Friday, January 14, 2022

The Murders at Starved Rock: Prosecutor’s Son Reexamines 1960 Crime

David Raccuglia is best known as the founder of American Crew, the leading professional men’s grooming brand in the world. He’s also known for capturing famous faces through the camera lens, with outstanding portraits of Jack Nicholson, Ray Charles, and Yoko Ono—among many others. And he’s now appearing in The Murders at Starved Rock, an HBO miniseries that incarnates the boogeyman of his childhood nightmares. 


On March 16, 1960, three women were found savagely murdered at Starved Rock State Park in LaSalle, Illinois, David Raccuglia’s hometown. “Things like this just didn’t happen,” he says of the Illinois Valley town that then sported less than 12,000 residents. The wives of prominent businessmen, Lillian Oetting and Mildred Lundquist, both 50, and Frances Murphy, 47, made near-100 mile trip from Chicago to the popular state park for sight-seeing. The trio were last seen two days earlier outfitted in skirts, jackets, and rubber footwear pulled over walking shoes as they made their way along the wooded trails. Their battered bodies, with wrists bound by twine and clothing in disarray, were discovered in the cave of a secluded canyon. 

“I was only seven months old, but the Starved Rock murders was with me from the first day I could form a memory,” Raccuglia tells in HBO’s three-part documentary. An investigation led to the arrest of Chester Weger, a 23-year-old dishwasher at the lodge where the three victims were staying.
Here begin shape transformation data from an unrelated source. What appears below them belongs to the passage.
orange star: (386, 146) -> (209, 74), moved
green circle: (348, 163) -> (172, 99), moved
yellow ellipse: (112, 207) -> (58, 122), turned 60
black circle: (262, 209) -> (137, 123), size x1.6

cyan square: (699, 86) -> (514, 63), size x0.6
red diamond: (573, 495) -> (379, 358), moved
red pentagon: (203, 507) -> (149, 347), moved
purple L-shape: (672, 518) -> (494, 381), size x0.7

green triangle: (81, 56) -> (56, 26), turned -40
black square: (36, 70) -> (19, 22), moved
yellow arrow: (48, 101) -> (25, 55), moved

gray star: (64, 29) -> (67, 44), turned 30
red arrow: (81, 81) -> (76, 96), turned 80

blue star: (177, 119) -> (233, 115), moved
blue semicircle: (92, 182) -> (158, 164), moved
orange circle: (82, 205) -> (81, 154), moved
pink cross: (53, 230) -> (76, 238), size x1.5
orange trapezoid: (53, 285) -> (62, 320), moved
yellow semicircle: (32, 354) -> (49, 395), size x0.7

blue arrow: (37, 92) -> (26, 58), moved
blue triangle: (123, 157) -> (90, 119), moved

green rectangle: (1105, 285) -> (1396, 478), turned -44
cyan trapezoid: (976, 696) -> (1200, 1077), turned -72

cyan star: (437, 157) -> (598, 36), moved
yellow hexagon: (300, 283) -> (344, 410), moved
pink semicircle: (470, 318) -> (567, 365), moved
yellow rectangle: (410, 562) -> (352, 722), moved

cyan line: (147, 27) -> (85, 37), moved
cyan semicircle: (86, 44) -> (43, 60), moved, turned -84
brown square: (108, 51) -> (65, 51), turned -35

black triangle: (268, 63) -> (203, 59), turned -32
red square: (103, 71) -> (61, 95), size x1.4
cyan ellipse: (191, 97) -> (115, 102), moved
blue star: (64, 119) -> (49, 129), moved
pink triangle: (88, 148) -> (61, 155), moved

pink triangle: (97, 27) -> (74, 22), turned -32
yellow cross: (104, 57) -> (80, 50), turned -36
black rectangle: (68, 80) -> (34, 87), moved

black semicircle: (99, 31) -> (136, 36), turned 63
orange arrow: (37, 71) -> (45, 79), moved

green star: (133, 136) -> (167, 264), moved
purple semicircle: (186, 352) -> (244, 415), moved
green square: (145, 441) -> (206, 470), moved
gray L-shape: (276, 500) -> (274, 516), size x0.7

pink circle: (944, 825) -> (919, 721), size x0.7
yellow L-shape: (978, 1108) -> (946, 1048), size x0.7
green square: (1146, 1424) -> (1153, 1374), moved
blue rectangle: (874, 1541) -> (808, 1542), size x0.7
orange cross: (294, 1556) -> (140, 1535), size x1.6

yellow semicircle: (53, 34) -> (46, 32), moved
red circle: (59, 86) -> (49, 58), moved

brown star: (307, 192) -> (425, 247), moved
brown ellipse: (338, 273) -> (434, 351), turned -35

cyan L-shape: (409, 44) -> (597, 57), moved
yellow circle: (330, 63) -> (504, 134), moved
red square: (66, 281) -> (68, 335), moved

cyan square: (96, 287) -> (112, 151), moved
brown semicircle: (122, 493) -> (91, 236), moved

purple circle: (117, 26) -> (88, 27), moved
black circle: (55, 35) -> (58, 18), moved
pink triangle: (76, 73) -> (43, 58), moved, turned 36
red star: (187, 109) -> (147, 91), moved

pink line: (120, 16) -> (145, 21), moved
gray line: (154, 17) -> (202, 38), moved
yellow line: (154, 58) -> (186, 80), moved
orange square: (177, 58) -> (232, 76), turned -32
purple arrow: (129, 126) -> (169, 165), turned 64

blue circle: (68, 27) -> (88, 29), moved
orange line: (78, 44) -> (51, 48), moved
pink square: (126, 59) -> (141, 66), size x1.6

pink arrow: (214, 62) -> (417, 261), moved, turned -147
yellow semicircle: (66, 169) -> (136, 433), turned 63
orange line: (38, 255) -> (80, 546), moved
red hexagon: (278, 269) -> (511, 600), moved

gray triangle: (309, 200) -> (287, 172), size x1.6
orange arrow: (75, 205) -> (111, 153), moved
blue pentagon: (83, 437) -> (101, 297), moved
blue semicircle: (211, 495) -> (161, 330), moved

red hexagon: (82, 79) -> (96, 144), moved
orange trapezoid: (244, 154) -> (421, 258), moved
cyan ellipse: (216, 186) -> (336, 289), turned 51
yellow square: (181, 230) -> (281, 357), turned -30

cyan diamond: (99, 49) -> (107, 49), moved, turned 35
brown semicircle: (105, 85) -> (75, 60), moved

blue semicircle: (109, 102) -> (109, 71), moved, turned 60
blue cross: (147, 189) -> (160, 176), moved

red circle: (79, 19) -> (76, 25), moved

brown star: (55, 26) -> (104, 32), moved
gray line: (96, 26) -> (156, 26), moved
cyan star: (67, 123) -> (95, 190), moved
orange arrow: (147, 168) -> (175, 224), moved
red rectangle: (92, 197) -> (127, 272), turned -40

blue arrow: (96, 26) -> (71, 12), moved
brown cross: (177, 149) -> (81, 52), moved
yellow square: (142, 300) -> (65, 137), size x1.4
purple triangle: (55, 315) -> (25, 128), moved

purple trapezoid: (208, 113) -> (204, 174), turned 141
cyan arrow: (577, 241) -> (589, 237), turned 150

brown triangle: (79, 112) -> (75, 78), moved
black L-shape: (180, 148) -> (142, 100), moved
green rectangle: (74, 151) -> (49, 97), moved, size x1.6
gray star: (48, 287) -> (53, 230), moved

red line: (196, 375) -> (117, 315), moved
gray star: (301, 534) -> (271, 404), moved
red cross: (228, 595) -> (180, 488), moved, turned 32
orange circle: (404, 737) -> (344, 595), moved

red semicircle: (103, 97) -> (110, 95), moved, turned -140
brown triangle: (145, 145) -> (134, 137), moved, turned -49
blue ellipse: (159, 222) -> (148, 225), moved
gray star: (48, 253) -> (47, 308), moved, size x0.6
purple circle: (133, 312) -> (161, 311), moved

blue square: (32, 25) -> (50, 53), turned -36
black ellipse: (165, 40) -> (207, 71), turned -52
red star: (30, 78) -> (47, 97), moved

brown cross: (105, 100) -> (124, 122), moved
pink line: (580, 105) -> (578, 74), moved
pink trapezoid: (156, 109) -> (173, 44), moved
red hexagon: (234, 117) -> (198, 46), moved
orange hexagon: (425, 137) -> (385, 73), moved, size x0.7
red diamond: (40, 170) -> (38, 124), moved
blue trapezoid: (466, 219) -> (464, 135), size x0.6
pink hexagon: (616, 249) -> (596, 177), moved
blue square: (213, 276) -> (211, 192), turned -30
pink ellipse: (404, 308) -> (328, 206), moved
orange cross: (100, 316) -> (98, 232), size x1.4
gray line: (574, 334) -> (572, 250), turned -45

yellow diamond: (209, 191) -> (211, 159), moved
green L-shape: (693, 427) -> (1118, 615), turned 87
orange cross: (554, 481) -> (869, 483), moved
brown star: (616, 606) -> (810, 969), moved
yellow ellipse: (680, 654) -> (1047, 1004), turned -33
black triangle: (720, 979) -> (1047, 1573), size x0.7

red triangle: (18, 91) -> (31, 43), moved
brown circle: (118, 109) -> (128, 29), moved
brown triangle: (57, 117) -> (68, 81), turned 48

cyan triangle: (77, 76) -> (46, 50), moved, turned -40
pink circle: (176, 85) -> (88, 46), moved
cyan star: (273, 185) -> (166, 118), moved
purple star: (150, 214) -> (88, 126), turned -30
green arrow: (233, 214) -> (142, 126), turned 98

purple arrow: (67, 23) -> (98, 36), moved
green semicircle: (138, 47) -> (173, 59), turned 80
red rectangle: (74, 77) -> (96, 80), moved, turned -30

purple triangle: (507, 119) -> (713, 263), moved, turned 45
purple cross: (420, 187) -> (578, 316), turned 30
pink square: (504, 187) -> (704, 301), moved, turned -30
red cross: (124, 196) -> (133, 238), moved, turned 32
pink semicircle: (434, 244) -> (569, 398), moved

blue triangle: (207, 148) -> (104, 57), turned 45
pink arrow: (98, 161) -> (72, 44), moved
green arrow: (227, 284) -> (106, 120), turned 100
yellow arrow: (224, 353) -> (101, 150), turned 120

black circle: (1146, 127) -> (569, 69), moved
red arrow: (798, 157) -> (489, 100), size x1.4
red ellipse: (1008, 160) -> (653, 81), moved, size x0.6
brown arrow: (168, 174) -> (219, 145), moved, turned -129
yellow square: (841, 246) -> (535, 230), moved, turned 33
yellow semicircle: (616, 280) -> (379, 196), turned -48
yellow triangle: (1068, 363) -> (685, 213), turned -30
Weger was given a life sentence in 1961. “I would lay in bed terrified that Chester Weger was gonna climb through the window and kill me,” says Raccuglia. That’s because his father, noted attorney Anthony Raccuglia, acted as lead prosecutor in Weger’s conviction. 

The crime is chronicled in historian Steve Stout’s 1982 book, The Starved Rock Murders

In 2003, an appellate court defender reopened the case, arguing that Weger was wrongly convicted more than 40 years earlier. “She was accusing my father of making inaccurate claims,” says the American Crew founder, who—for the first time—began to wonder if it’s true. 

The Murders at Starved Rock is a look at David Raccuglia’s wrestling with the question of Chester Weger’s guilt, his reexamining the triple crime with interviews with his attorney father, victims’ relatives, and Weger himself. Raccuglia follows every lead, objectively viewing every angle of the case that results in a compelling documentary about the boogeyman of his childhood.